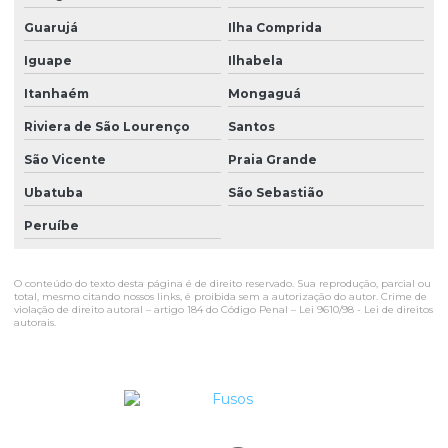
Valor de topografia de terreno
Guarujá
Ilha Comprida
Valor de uma equipe de topografia
Iguape
Ilhabela
Itanhaém
Mongaguá
Riviera de São Lourenço
Santos
São Vicente
Praia Grande
Ubatuba
São Sebastião
Peruíbe
O conteúdo do texto desta página é de direito reservado. Sua reprodução, parcial ou
total, mesmo citando nossos links, é proibida sem a autorização do autor. Crime de
violação de direito autoral – artigo 184 do Código Penal –
Lei 9610/98 - Lei de direitos
autorais
.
------------------------------------------------------------------------
#### Task to carry out:
For this task, copy exactly the line with "O conteúdo do" and the lines that come after it, stopping at the end of the material above.

#### Solution for this task:
O conteúdo do texto desta página é de direito reservado. Sua reprodução, parcial ou
total, mesmo citando nossos links, é proibida sem a autorização do autor. Crime de
violação de direito autoral – artigo 184 do Código Penal –
Lei 9610/98 - Lei de direitos
autorais
.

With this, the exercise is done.